The bug is in this line: 6: int mid =(low + high) / 2;… So what's the best way to fix the bug? Here's one way: 6: int mid = low + ((high - low) / 2);Probably faster, and arguably as clear is: 6: int mid = (low + high) >>> 1;In C and C++ (where you don't have the >>> operator), you can do this: 6: mid = ((unsigned) (low + high)) >> 1;

Both of the last two solutions still add "low" and "high" together, so they could still overflow. The last one assumes that casting them to unsigned is enough, and it is unless someone already made "low" and "high" unsigned for other reasons.

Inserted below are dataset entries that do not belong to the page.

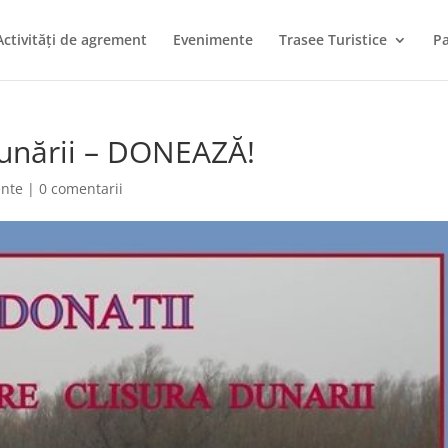
Activități de agrement
Evenimente
Trasee Turistice
Pa
Dunării – DONEAZĂ!
nte
|
0 comentarii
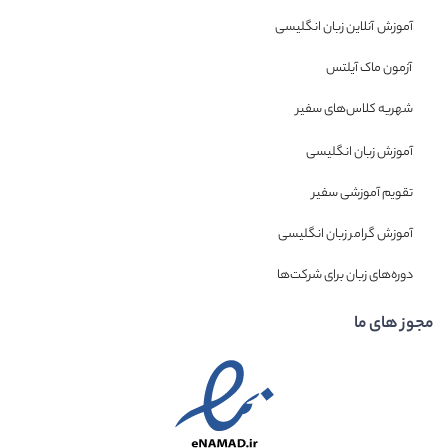
آموزش آنلاین زبان انگلیسی
آزمون ماک آیلتس
شهریه کلاس‌های سفیر
آموزش زبان انگلیسی
تقویم آموزشی سفیر
آموزش گرامر زبان انگلیسی
دوره‌های زبان برای شرکت‌ها
مجوز های ما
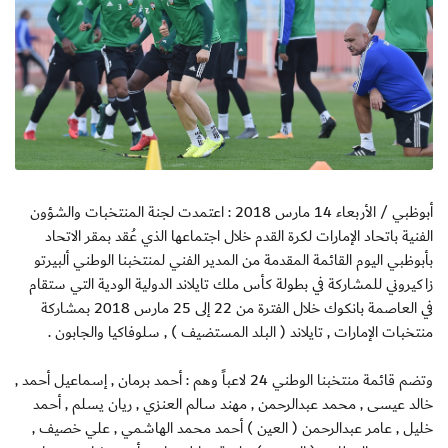
أبوظبي / الأربعاء 14 مارس 2018 : اعتمدت لجنة المنتخبات والشؤون
الفنية باتحاد الإمارات لكرة القدم خلال اجتماعها الذي عُقد بمقر الاتحاد
بأبوظبي اليوم القائمة المقدمة من المدير الفني لمنتخبنا الوطني ألبيرتو
زاكيروني للمشاركة في بطولة كأس ملك تايلاند الدولية الودية التي ستقام
في العاصمة بانكوك خلال الفترة من 22 إلى 25 مارس 2018 بمشاركة
منتخبات الإمارات , تايلاند ( البلد المستضيف ) , سلوفاكيا والجابون .
وتضم قائمة منتخبنا الوطني 24 لاعباً وهم : أحمد برمان , إسماعيل أحمد ,
خالد عيسى , محمد عبدالرحمن , مهند سالم العنزي , ريان يسلم , أحمد
خليل , عامر عبدالرحمن ( العين ) أحمد محمد الهاشمي , علي خصيف ,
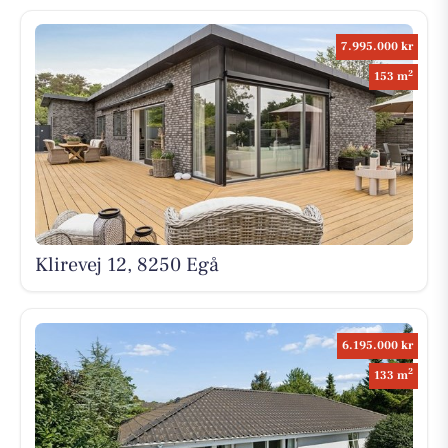
7.995.000 kr
2
153 m
Klirevej 12, 8250 Egå
6.195.000 kr
2
133 m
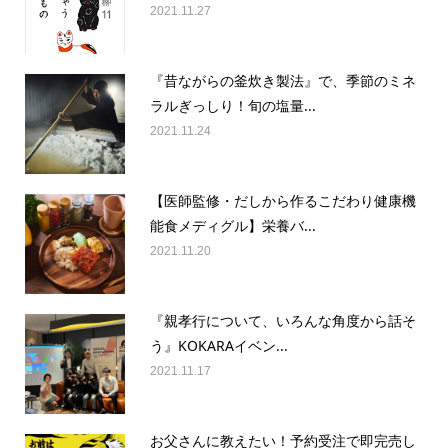
2021.11.27
『昔ながらの釜炊き製法』で、季節のミネ
ラルぎっしり！旬の塩量...
2021.11.24
【医師監修・だしから作るこだわり健康機
能食メディグル】栄養バ...
2021.11.20
『親孝行について、いろんな角度から話そ
う』KOKARAイベン...
2021.11.17
お父さんに教えたい！予約受注で即完売し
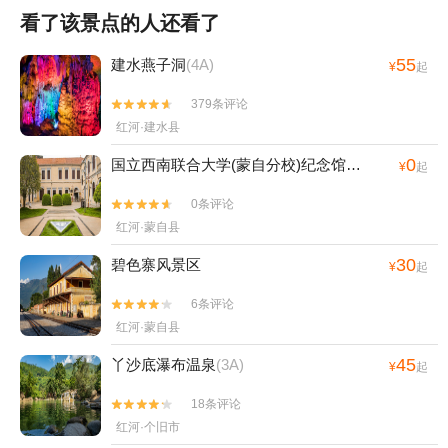
看了该景点的人还看了
55
建水燕子洞
(4A)
¥
起
379条评论


红河·建水县
0
国立西南联合大学(蒙自分校)纪念馆
(4A)
¥
起
0条评论


红河·蒙自县
30
碧色寨风景区
¥
起
6条评论


红河·蒙自县
45
丫沙底瀑布温泉
(3A)
¥
起
18条评论


红河·个旧市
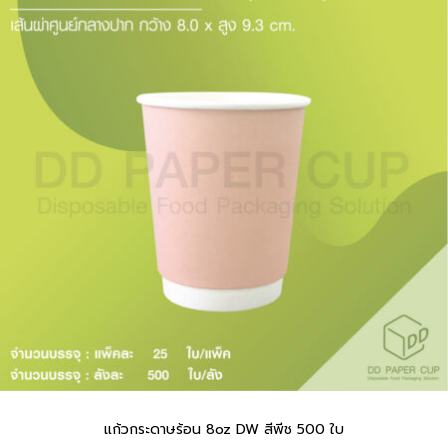
แก้วกระดาษร้อน 8oz DW สีพีช 500 ใบ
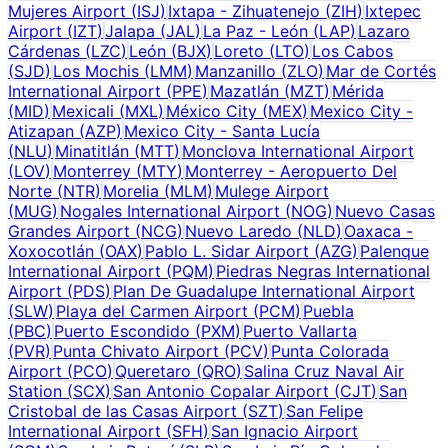
Mujeres Airport
(
ISJ
)
Ixtapa - Zihuatenejo
(
ZIH
)
Ixtepec
Airport
(
IZT
)
Jalapa
(
JAL
)
La Paz - León
(
LAP
)
Lazaro
Cárdenas
(
LZC
)
León
(
BJX
)
Loreto
(
LTO
)
Los Cabos
(
SJD
)
Los Mochis
(
LMM
)
Manzanillo
(
ZLO
)
Mar de Cortés
International Airport
(
PPE
)
Mazatlán
(
MZT
)
Mérida
(
MID
)
Mexicali
(
MXL
)
México City
(
MEX
)
Mexico City -
Atizapan
(
AZP
)
Mexico City - Santa Lucía
(
NLU
)
Minatitlán
(
MTT
)
Monclova International Airport
(
LOV
)
Monterrey
(
MTY
)
Monterrey - Aeropuerto Del
Norte
(
NTR
)
Morelia
(
MLM
)
Mulege Airport
(
MUG
)
Nogales International Airport
(
NOG
)
Nuevo Casas
Grandes Airport
(
NCG
)
Nuevo Laredo
(
NLD
)
Oaxaca -
Xoxocotlán
(
OAX
)
Pablo L. Sidar Airport
(
AZG
)
Palenque
International Airport
(
PQM
)
Piedras Negras International
Airport
(
PDS
)
Plan De Guadalupe International Airport
(
SLW
)
Playa del Carmen Airport
(
PCM
)
Puebla
(
PBC
)
Puerto Escondido
(
PXM
)
Puerto Vallarta
(
PVR
)
Punta Chivato Airport
(
PCV
)
Punta Colorada
Airport
(
PCO
)
Queretaro
(
QRO
)
Salina Cruz Naval Air
Station
(
SCX
)
San Antonio Copalar Airport
(
CJT
)
San
Cristobal de las Casas Airport
(
SZT
)
San Felipe
International Airport
(
SFH
)
San Ignacio Airport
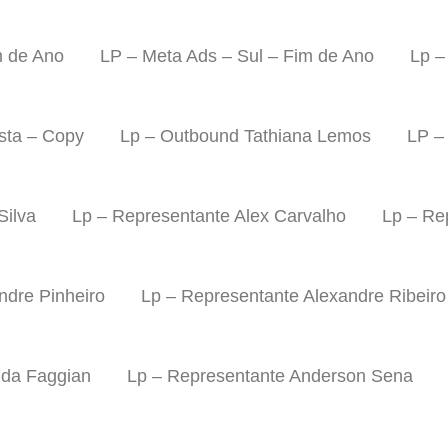
m de Ano
LP – Meta Ads – Sul – Fim de Ano
Lp –
sta – Copy
Lp – Outbound Tathiana Lemos
LP –
Silva
Lp – Representante Alex Carvalho
Lp – Re
ndre Pinheiro
Lp – Representante Alexandre Ribeiro
nda Faggian
Lp – Representante Anderson Sena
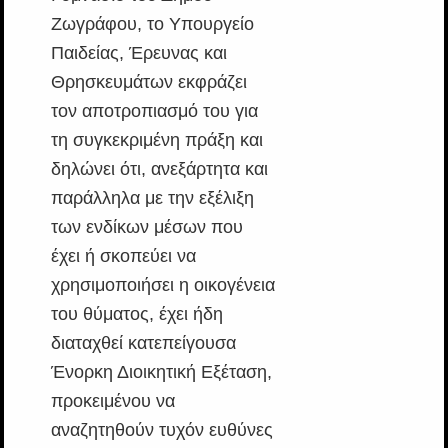
Ζωγράφου, το Υπουργείο
Παιδείας, Έρευνας και
Θρησκευμάτων εκφράζει
τον αποτροπιασμό του για
τη συγκεκριμένη πράξη και
δηλώνει ότι, ανεξάρτητα και
παράλληλα με την εξέλιξη
των ενδίκων μέσων που
έχει ή σκοπεύει να
χρησιμοποιήσει η οικογένεια
του θύματος, έχει ήδη
διαταχθεί κατεπείγουσα
Ένορκη Διοικητική Εξέταση,
προκειμένου να
αναζητηθούν τυχόν ευθύνες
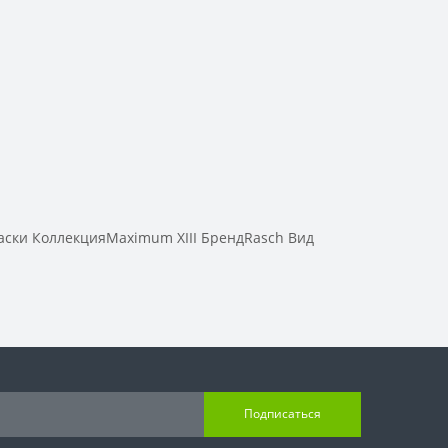
ски КоллекцияMaximum XIII БрендRasch Вид
Подписаться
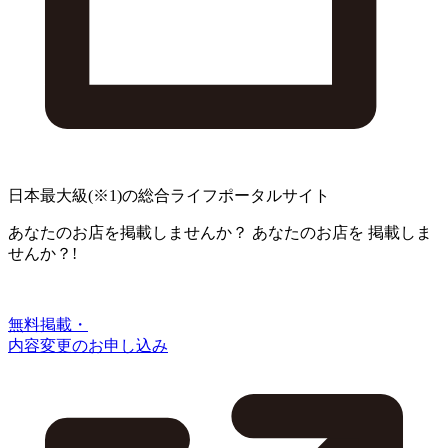
日本最大級
(※1)
の総合ライフポータルサイト
あなたのお店を掲載しませんか？
あなたのお店を
掲載しま
せんか？!
無料掲載・
内容変更のお申し込み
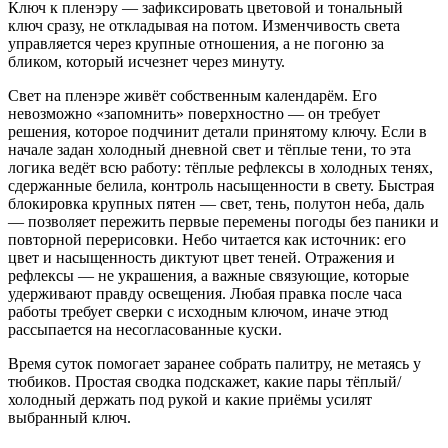
Ключ к пленэру — зафиксировать цветовой и тональный
ключ сразу, не откладывая на потом. Изменчивость света
управляется через крупные отношения, а не погоню за
бликом, который исчезнет через минуту.
Свет на пленэре живёт собственным календарём. Его
невозможно «запомнить» поверхностно — он требует
решения, которое подчинит детали принятому ключу. Если в
начале задан холодный дневной свет и тёплые тени, то эта
логика ведёт всю работу: тёплые рефлексы в холодных тенях,
сдержанные белила, контроль насыщенности в свету. Быстрая
блокировка крупных пятен — свет, тень, полутон неба, даль
— позволяет пережить первые перемены погоды без паники и
повторной перерисовки. Небо читается как источник: его
цвет и насыщенность диктуют цвет теней. Отражения и
рефлексы — не украшения, а важные связующие, которые
удерживают правду освещения. Любая правка после часа
работы требует сверки с исходным ключом, иначе этюд
рассыпается на несогласованные куски.
Время суток помогает заранее собрать палитру, не метаясь у
тюбиков. Простая сводка подскажет, какие пары тёплый/
холодный держать под рукой и какие приёмы усилят
выбранный ключ.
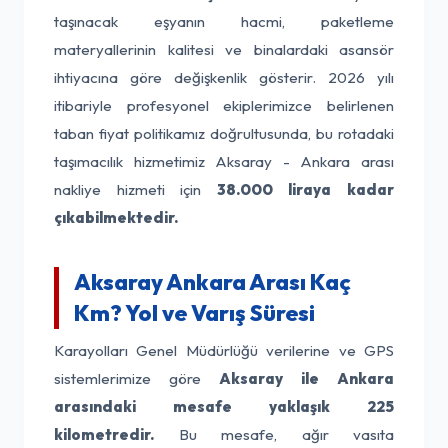
taşınacak eşyanın hacmi, paketleme
materyallerinin kalitesi ve binalardaki asansör
ihtiyacına göre değişkenlik gösterir. 2026 yılı
itibariyle profesyonel ekiplerimizce belirlenen
taban fiyat politikamız doğrultusunda, bu rotadaki
taşımacılık hizmetimiz Aksaray - Ankara arası
nakliye hizmeti için
38.000 liraya kadar
çıkabilmektedir.
Aksaray Ankara Arası Kaç
Km? Yol ve Varış Süresi
Karayolları Genel Müdürlüğü verilerine ve GPS
sistemlerimize göre
Aksaray ile Ankara
arasındaki mesafe yaklaşık 225
kilometredir.
Bu mesafe, ağır vasıta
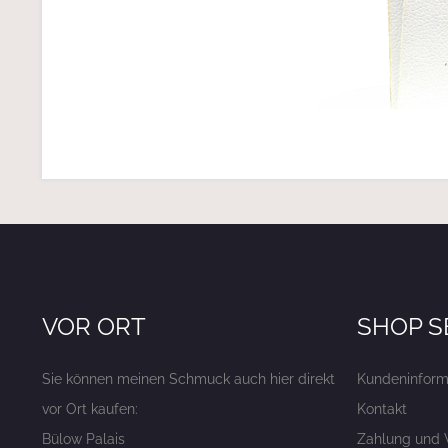
VOR ORT
SHOP S
Sie können meinen Schmuck auch hier direkt
Kundeninform
vor Ort kaufen:
Kontakt
Bülow Palais
Zahlung und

The middle one just seems to assume that right-shifting (low + high) to the right by one bit with zero fill works, but that's not immediately obvious to me. Hmm…I guess that as long as the overflow can't be more than one bit, and adding two values together it can't be more than one bit, then right-shifting while clearing the high bit is exactly the right thing to do. It's just clearing the sign bit on the result, basically.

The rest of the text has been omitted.